Saved entries:
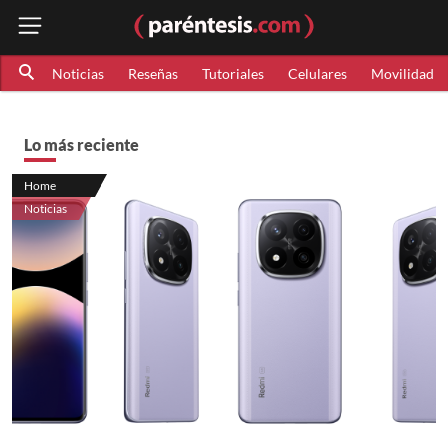
Noticias
Reseñas
Tutoriales
Celulares
Movilidad
Lo más reciente
Home
Noticias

* Activity: Could you repeat all of the entries exactly, without the pictures?

* Reply:
Noticias
Reseñas
Tutoriales
Celulares
Movilidad
Lo más reciente
Home
Noticias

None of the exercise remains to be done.